The IDE will add additional capabilities to the code editor. It will add the ability to build the software along with an integrated approach to catching and fixing the errors found while building. It also has integrated capabilities in uploading and debugging the software. While all of this integration is valuable, it comes at a cost of complexity. Configuring and using an IDE properly requires significant knowledge of the desired language, development environment and IDE capabilities. Its best to learn how to edit, build, upload and debug software as separate tasks before attempting to do so in a complex, integrated environment.
What is the best way to get the Lab content?
What is the difference between 10C Labs for Arduino and AVR_C
A: The Labs are a superset of the AVR_C content. The Labs contain the same version of the AVR_C code, however, the Labs also contain eductational content for learning how to program the Arduino Uno in C. The README for AVR_C and this page: AVR_C Library Functions will remain identical, they contain important documentation as to the functions of AVR_C.
I’ve been told there is a “new” version of code on Github, what do I do?
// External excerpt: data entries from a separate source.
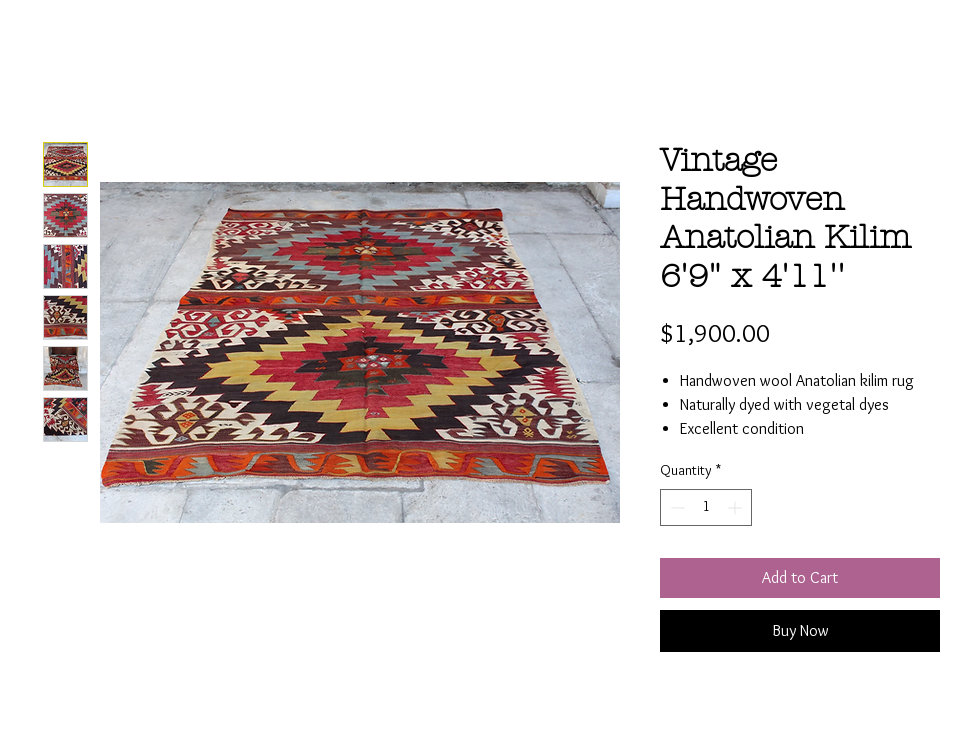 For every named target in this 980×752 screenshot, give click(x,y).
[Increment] (736, 507)
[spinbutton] (706, 507)
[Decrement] (675, 507)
A: The important thing is that you used the dev folder to do your development and not the template folder. If so, the process is simple:
# in your terminal application cd Labs_10C_Class # make sure you haven't changed anything outside of the dev folder git status # if so, you will want to save those changes outside of the 10C_Class folder # get the latest from GitHub git fetch origin main # have it add all the changes to your folder git merge origin main # You might need to copy new template files to your dev folder # I recommend you do this using your GUI file manager, Finder on Mac, Explorer in Windows
I don’t understand how to use analogWrite, or digitalRead, or “functionname”.
A: Look for a similarly named folder in the examples folder. For example, there is a folder called analogRead in the examples folder. Run make flash, in that folder to upload the example to your Uno then examine the code and use it to use the same function in your code.
The functions were designed to work, in a similar if not, identical manner in which the Arduino functions worked. It might also help to reference the Arduino Language Reference.